Tuolumne Utilities District representatives are concerned about how a state mandate on the Pinecrest lake level could affect local water supplies this summer.
TUD General Manager Pete Kampa said during a special meeting on Wednesday that the district is requesting the State Water Resources Control Board allow PG&E to draw down the lake level two feet lower than currently allowed over the summer.
Because of below-average snow levels, Kampa and engineer Glen Nunnelley said, there will not be enough water in Pinecrest and Lyons Reservoir to keep the popular lake at or above the required 5,608 foot elevation level.
Kampa said they are seeking a one-season exemption from the elevation mandate while the state, TUD and PG&E work on a long-term lake level agreement that does not degrade the lake’s attraction for tourists, but also accounts for local water demand.
Pinecrest Lake provides most of the district’s fresh water, which is stored at Lyons. The stored water at Lyons can last about 65 days without regeneration before water has to come from Pinecrest, according to TUD.
“There’s no possible way we can accomplish 5,608 feet this year,” Kampa said Wednesday. “It can’t occur.”
Both Kampa and Nunnelley said the district will still likely implement some water conservation measures even if they are allowed to bring the lake down to 5,606 feet by Labor Day. But they also said it would make it possible to get through the season without more-extreme conservation measures, like large cuts in water appropriation to agriculture or high-volume customers, or 40-plus percent conservation requirements across the board.

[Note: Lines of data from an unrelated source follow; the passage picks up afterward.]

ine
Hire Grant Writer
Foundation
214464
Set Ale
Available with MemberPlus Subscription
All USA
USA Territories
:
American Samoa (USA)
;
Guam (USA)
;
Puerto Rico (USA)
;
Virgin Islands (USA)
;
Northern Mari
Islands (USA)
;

“Now is the time to be open about it so that everyone can understand,” Kampa said. “It’s not a done deal right now.”
Nunnelley said TUD engineers can estimate this year’s situation by looking at 2007, when similar conditions occurred. When water stops spilling over the Pinecrest dam, more water is leaving the reservoir than entering it. Nunnelly said a July “end of spill” means there would likely be no problem keeping the lake above 5,608 feet.

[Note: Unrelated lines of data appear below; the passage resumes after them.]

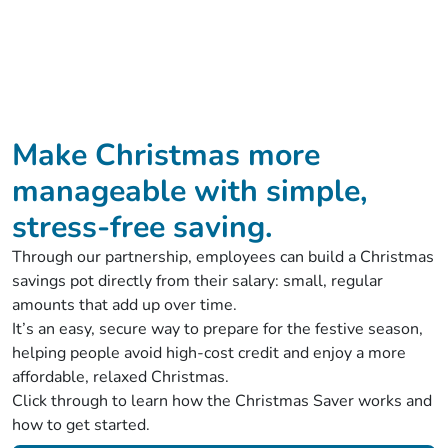
Make Christmas more
manageable with simple,
stress‑free saving.
Through our partnership, employees can build a Christmas
savings pot directly from their salary: small, regular
amounts that add up over time.
It’s an easy, secure way to prepare for the festive season,
helping people avoid high‑cost credit and enjoy a more
affordable, relaxed Christmas.
Click through to learn how the Christmas Saver works and
how to get started.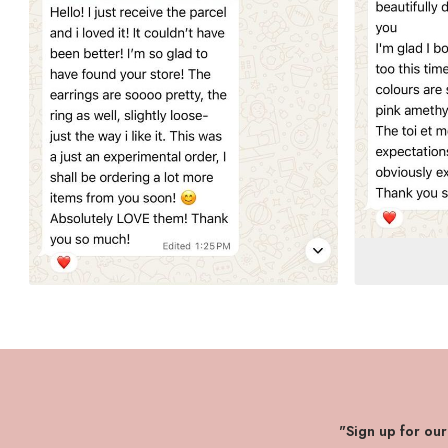
"Sign up for ou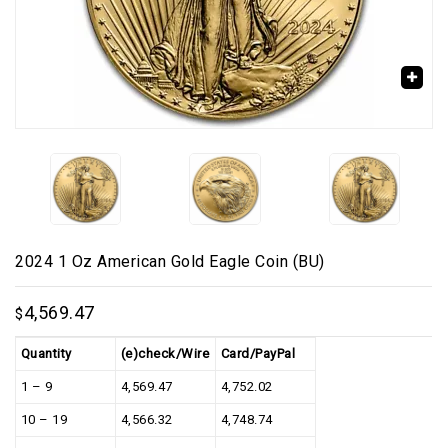
🔍
2024 1 Oz American Gold Eagle Coin (BU)
4,569.47
$
Quantity
(e)check/Wire
Card/PayPal
1 – 9
4,569.47
4,752.02
10 – 19
4,566.32
4,748.74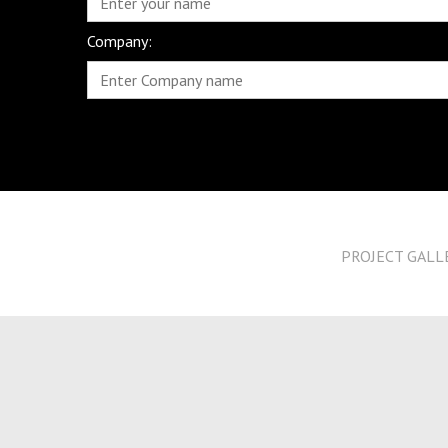
Company:
PROJECT GALL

In 2007, the lake dropped to 5,605 feet after the spill stopped on June 8, and Nunnelley said they’re looking at the spill stopping around June 4.
“Right now we’re watching the water carefully,” he said. “We’re absorbing (the extra foot) through water conservation. We’re not asking for anything more here.”

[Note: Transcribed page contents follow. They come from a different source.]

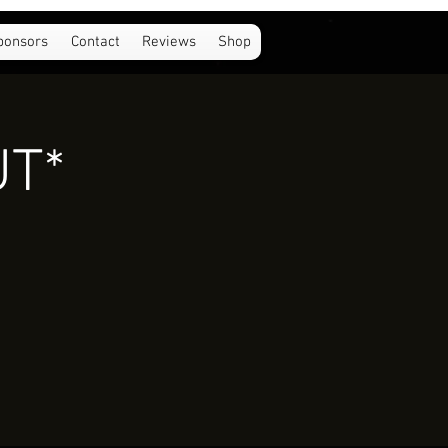
ponsors
Contact
Reviews
Shop
UT*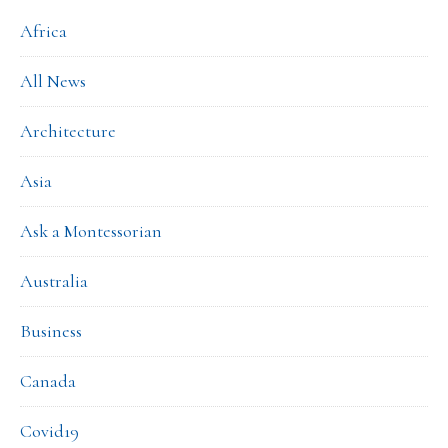
Africa
All News
Architecture
Asia
Ask a Montessorian
Australia
Business
Canada
Covid19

TUD does not have an independent water right along the South Fork of the Stanislaus River, which provides water to more than 44,000 customers. The district operates under an agreement with PG&E, which owns rights to the water in Pinecrest.
When PG&E relicensed the Spring Gap Hydroelectric Facility in 2008, regulators initially set the summer season lake level at 5,610 feet. Kampa said they later negotiated that number to 5,608, and PG&E has since conducted a study that suggests other level options.
Kampa said TUD’s long-term goal is to have more flexibility for extreme seasons, with the option to draw the lake down to 5,606 during wet years, 5,604 in normal-to-wet years and 5,600 in normal-to-dry years.
That proposal has not sat well with a number of Pinecrest regulars, and cabin owners have protested the variable lake level during the summer.
“We’re not saying it’s us against them. How can we coexist?” Kampa said. “All you’ve got to do is recognize that this lake is going to fluctuate.”
But John Buckley, of the Central Sierra Environmental Resource Center, said the TUD Board of Directors and staff need to look inside of the district to deal with water supply issues. Though Buckley said he believes the one-year request by TUD is reasonable and will be granted, he also criticized the district for not making more aggressive efforts toward conservation.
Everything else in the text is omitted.